Here's the definition provided in Richard Silverman's Modern Calculus and Analytic Geometry:
Suppose that $x \in \mathbb{R}$ and $a > 0$. Let $\{r_n\}$ be a sequence of rationals such that:
$$\lim_{n \to \infty} r_n = x$$
Then, we define the exponential of base $a$ as follows:
$$a^x = \lim_{n \to \infty} a^{r_n}$$
I've already demonstrated that this limit does actually converge so that's not really the issue here. This definition makes sense. Now, I'm trying to prove that the following result holds:
Let $x_1,x_2 \in \mathbb{R}$. Suppose that $a > 0$. Then:
$$(a^{x_1})^{x_2} = a^{x_1x_2}$$
I have something of a proof attempt but it looks dubious. Let me just show it below:
Proof Attempt:
Let $\{r_n\}$ and $\{s_n\}$ be sequences of rationals such that:
$$\lim_{n \to \infty} r_n = x_1$$
$$\lim_{n \to \infty} s_n = x_2$$
Then, by definition, we have:
$$a^{x_1} = \lim_{n \to \infty} a^{r_n}$$
Now, we have:
$$(a^{x_1})^{x_2} = \lim_{n \to \infty}[(\lim_{n \to \infty} a^{r_n})^{s_n}]$$
We cannot simplify this to one limit because the two limits do not converge at the same time. That is, for any fixed $\epsilon > 0$:
$$\exists N_1 > 0 : n > N_1 \implies |a^{r_n}-a^{x_1}| < \epsilon$$
$$\exists N_2 > 0 : n > N_2 \implies |a^{s_n}-a^{x_2}| < \epsilon$$
where $N_1$ is not necessarily equal to $N_2$. Now, we take our fixed $\epsilon$ and define $N = \max(N_1,N_2)$. Then, for any $n > N$, the two inequalities above hold and the sequences converge at the same time. So, it follows that we can simplify the limit expression we have above so that:
$$(a^{x_1})^{x_2} = \lim_{n \to \infty}[(a^{r_n})^{s_n}] = \lim_{n \to \infty}(a^{r_ns_n}) = a^{x_1x_2}$$
That proves the desired result.
I think this is sort of-kind of a proof but not really. I'm really uncomfortable about the simplification I made and, intuitively, it makes sense but I'm not sure if this is rigorous at all.

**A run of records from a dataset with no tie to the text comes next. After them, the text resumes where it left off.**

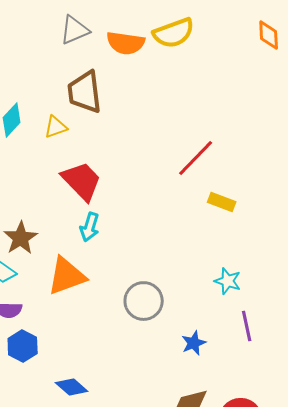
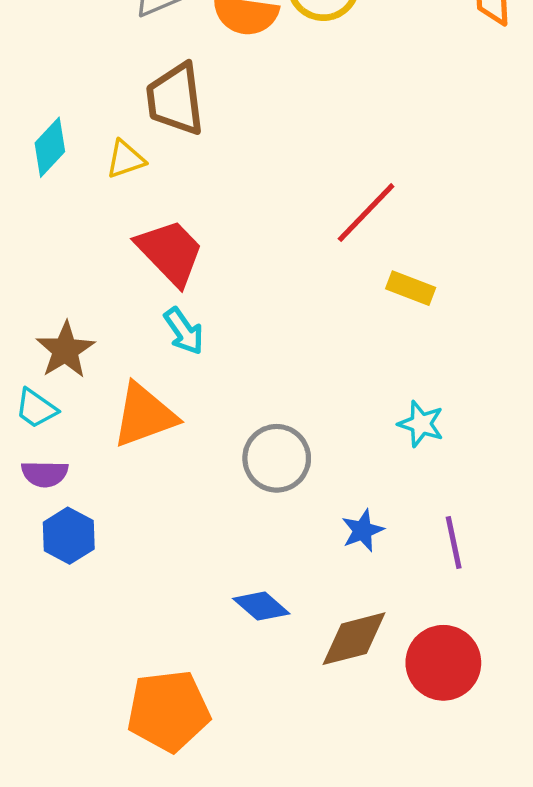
cyan arrow: (90, 227) -> (184, 331), turned -52
purple line: (247, 326) -> (454, 542), moved
blue diamond: (72, 387) -> (261, 606), moved

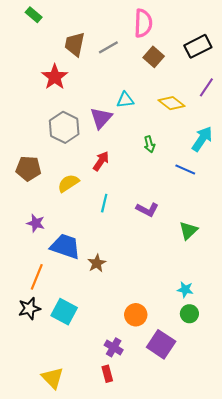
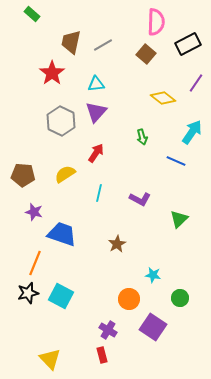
pink semicircle: (143, 23) -> (156, 22), moved
cyan triangle: (125, 100) -> (96, 84), moved
brown pentagon: (28, 168) -> (23, 175), moved
brown star: (97, 263) -> (117, 244), moved
cyan star: (185, 290) -> (153, 275), moved

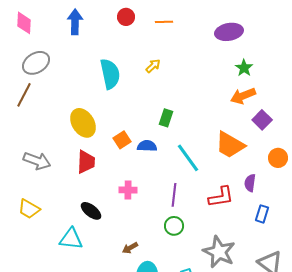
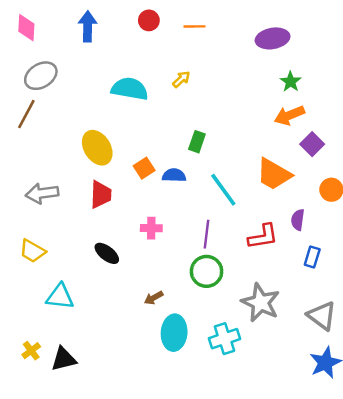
cyan semicircle: (110, 74) -> (130, 89), turned -68
gray arrow: (37, 161) -> (42, 193), turned 152
green circle: (174, 226) -> (207, 271), size x1.4
cyan triangle: (71, 239) -> (60, 297), moved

Essentially, I feel like there's probably more to this that I'm not really seeing and I hope someone can tell me if I'm right to feel that way about the argument above.

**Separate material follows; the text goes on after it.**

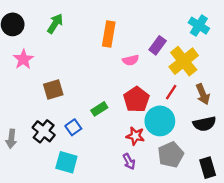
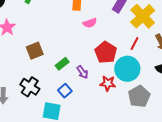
pink semicircle: (131, 60) -> (90, 23), moved
green rectangle: (99, 109) -> (62, 64), moved
blue square: (73, 127) -> (65, 91), moved
purple arrow: (129, 161) -> (82, 72), moved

If you want to write a proof following the same line as the argument above, then you are welcome to but please put it in spoilers and give hints for me to fix my argument above instead.
Edit:
I'm going to try showing that for any $x \in \mathbb{R}$ and any $r \in \mathbb{Q}$, it is the case that:
$$(a^x)^r = a^{xr}$$
where $a > 0$. Since $r \in \mathbb{Q}$, it follows that $r = \frac{p}{q}$, where both $p$ and $q$ are integers and $q > 0$. With that in mind:
$$(a^x)^r = (a^x)^{\frac{p}{q}} = [(a^x)^p]^{\frac{1}{q}}$$
$$(a^x)^r = [a^{px}]^{\frac{1}{q}}$$
That holds because $(a^x)^n = a^{nx}$ for any integer $n$> This can be easily shown using induction from the fact that $a^{x_1+x_2} = a^{x_1} \cdot a^{x_2}$ for any real numbers $x_1$ and $x_2$.

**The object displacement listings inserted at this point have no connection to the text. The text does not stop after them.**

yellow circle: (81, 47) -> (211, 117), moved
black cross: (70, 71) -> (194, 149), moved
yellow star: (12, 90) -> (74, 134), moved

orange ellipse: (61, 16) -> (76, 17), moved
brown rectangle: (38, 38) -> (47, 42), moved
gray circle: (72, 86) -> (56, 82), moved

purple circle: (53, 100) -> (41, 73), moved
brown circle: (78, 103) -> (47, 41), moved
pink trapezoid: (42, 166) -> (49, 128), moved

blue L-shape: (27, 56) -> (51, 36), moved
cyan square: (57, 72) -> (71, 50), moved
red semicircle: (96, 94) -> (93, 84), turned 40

$$(a^x)^r = [a^{\frac{pxq}{q}}]^{\frac{1}{q}} = [a^{\frac{px}{q}}]^{\frac{q}{q}} = a^{\frac{px}{q}} = a^{rx}$$
So, with this, we have:
$$(a^{x_1})^{x_2} = \lim_{n \to \infty} (a^{x_1})^{s_n} = \lim_{n \to \infty} a^{x_1s_n} = a^{x_1x_2}$$
since $x_1s_n$ converges to $x_1x_2$ as $n \to \infty$. This proves the desired result.